File Management Approaches

Let's start with a first choice when managing files:

  • managing the whole configuration
  • managing partial configurations

Many practitioners I've met consider that managing whole configurations is the only acceptable way of proceeding, since managing partial configuration does not lead to a predictable final state.

However, managing whole configurations often leads to managing defaults which were carefully chosen for your GNU/Linux distribution and were perfectly fine to keep. It also leads to maintaining lots of different defaults in modules to try and stay as close as possible to the distribution standards when using default values.

So both approaches have pros and cons.

Managing Whole Configurations

This is the approach you take when you want to control the full content of the software configuration.

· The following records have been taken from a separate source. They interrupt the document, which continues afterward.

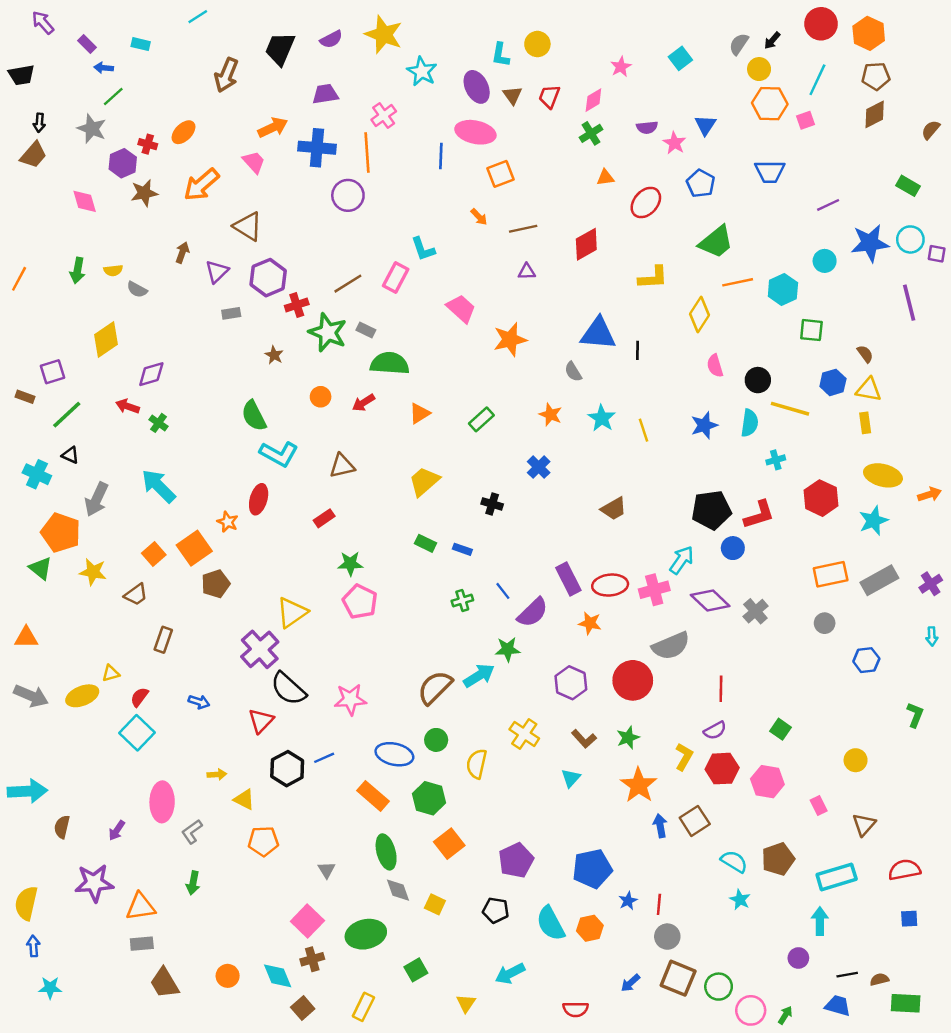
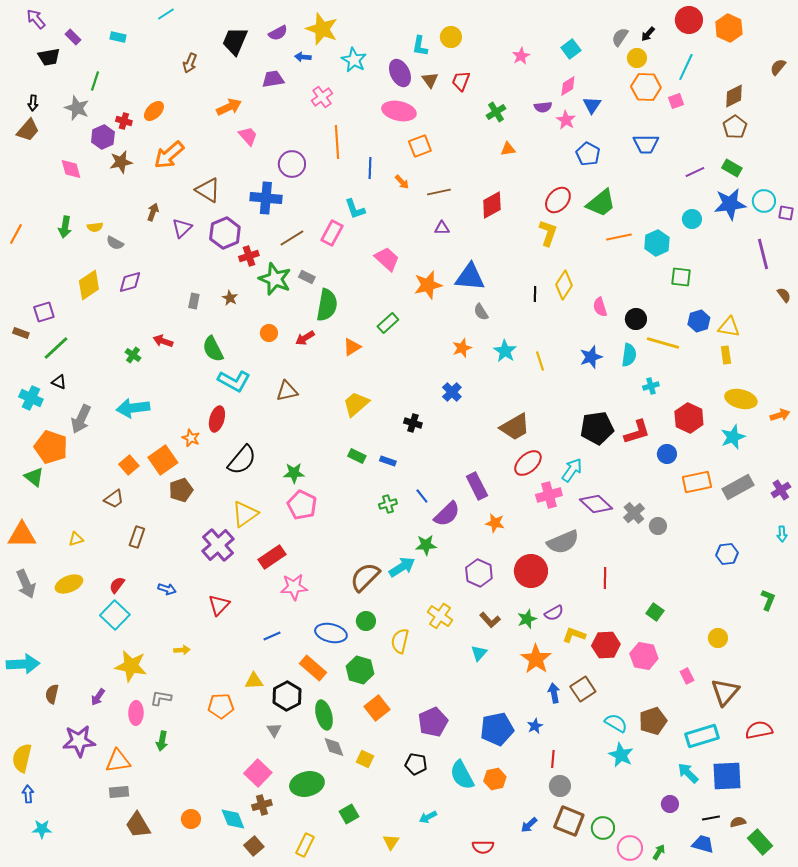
blue arrow: (104, 68) -> (303, 57), moved
black trapezoid: (21, 75) -> (49, 57), moved
brown arrow: (226, 75) -> (190, 63), size x0.7
brown pentagon: (876, 76) -> (735, 127), moved, turned -30
green line: (113, 96) -> (95, 81), turned -30
pink diamond: (593, 100) -> (568, 86), moved
brown semicircle: (931, 130) -> (778, 67), moved
blue cross: (317, 148) -> (266, 198), moved
orange line: (367, 152) -> (337, 142), moved
blue line: (441, 156) -> (370, 168), moved
pink trapezoid: (254, 162) -> (248, 136), moved
green rectangle: (908, 186) -> (732, 168), moved
red ellipse: (646, 203) -> (558, 200), moved
yellow L-shape: (653, 278) -> (548, 233), turned -68
gray rectangle: (231, 313) -> (194, 301), moved, turned -70
yellow diamond: (699, 315) -> (564, 285), moved
blue triangle: (598, 334) -> (470, 277), moved
brown semicircle: (865, 354) -> (784, 295), moved
green semicircle: (390, 363) -> (327, 305), turned 96
purple diamond: (151, 374) -> (130, 282), moved
red arrow: (128, 406) -> (163, 341), moved
orange star: (551, 415) -> (462, 348), turned 30
green rectangle: (481, 419) -> (388, 323), moved
cyan arrow: (158, 486) -> (133, 408), turned -52
brown trapezoid: (614, 509) -> (515, 427), size x1.4
red rectangle: (324, 518) -> (272, 557), moved, size x1.5
blue circle: (733, 548) -> (667, 454), moved
yellow star: (93, 572) -> (131, 666), moved, size x1.4
red ellipse: (610, 585) -> (528, 463), moved, turned -36
gray circle: (825, 623) -> (658, 526), moved
orange triangle: (26, 637) -> (22, 535), size x1.4
yellow triangle: (111, 673) -> (76, 539), moved
black semicircle: (288, 689) -> (242, 460), moved, turned -92
gray arrow: (31, 696) -> (26, 584), turned 44
purple semicircle: (715, 730) -> (554, 613), moved
yellow L-shape: (684, 757) -> (574, 635), turned -100
black hexagon: (287, 769) -> (287, 696), moved
yellow triangle: (244, 800) -> (254, 681), moved, turned -30
pink ellipse: (162, 802) -> (136, 713), moved, size x0.7
brown triangle: (864, 825) -> (725, 692), size x1.4
gray L-shape: (192, 832) -> (161, 698), turned 45
cyan star: (740, 900) -> (621, 755), size x1.4
blue star: (628, 901) -> (535, 726), moved
blue square: (909, 919) -> (727, 776), moved, size x2.0
cyan arrow: (820, 921) -> (688, 773), turned -45
cyan arrow: (510, 973) -> (428, 817), size x0.7
green rectangle: (906, 1003) -> (760, 842), turned 45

This does not mean however that everything has to fit into a single file; the configuration might be split, and splitting often makes configuration management more flexible.

Static Content

The easiest case is without doubt managing static content, when your file is always the same.

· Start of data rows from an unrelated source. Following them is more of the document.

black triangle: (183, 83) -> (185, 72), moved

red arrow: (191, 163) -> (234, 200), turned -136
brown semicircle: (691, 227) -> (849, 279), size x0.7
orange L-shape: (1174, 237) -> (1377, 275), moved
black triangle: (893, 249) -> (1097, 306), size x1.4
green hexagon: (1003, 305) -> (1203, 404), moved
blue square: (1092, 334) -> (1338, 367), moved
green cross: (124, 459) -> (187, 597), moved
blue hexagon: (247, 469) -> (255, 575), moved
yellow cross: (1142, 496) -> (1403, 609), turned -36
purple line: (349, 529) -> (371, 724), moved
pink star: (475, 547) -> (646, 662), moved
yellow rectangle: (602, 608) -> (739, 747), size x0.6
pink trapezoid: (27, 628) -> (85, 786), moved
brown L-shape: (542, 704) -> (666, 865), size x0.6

However simple this might seem, there can still be tricks.

Deploying Scripts and Binary Data

For example, scripts and binary blobs can easily be managed this way in Puppet, and we often see code such as:

file { '/usr/local/bin/myscript.sh':
  ensure => file,
  source => "puppet:///modules/${module_name}/myscript.sh",
}
Enter fullscreen mode Exit fullscreen mode

That works fine, but if you're trying to deploy a software (maybe even with a tarball, using the puppet-archive module), it's probably better to package it for your distribution and use your package manager (apt/yum/etc.) as the deployment layer. You'll get a much simpler Puppet code, usually better performance, and you'll rely on the package manager's metadata for idempotence:

package { 'myscript':
  ensure => present,
}
Enter fullscreen mode Exit fullscreen mode

Another possibility is using the puppetlabs-vcsrepo resource type. The VCS (e.g. Git) will then provide the metadata to ensure idempotence, e.g.:

vcsrepo {'/usr/src/ceph-rbd-backup':
  ensure   => latest,
  provider => 'git',
  source   => 'https://github.com/camptocamp/ceph-rbd-backup',
  revision => 'master',
}
Enter fullscreen mode Exit fullscreen mode

Beware of Source

When using the file type to deploy static content, it is quite common to use the source attribute to specify the file to copy:

file { '/srv/foo':
  ensure => file,
  source => "puppet:///modules/${module_name}/foo",
}
Enter fullscreen mode Exit fullscreen mode

This makes use of the Puppetserver's fileserver feature. When using this syntax, every Puppet run will result in a file_metadata HTTP request to the Puppetserver for each file managed, just to get the metadata necessary to decide whether the file needs to be replaced or not.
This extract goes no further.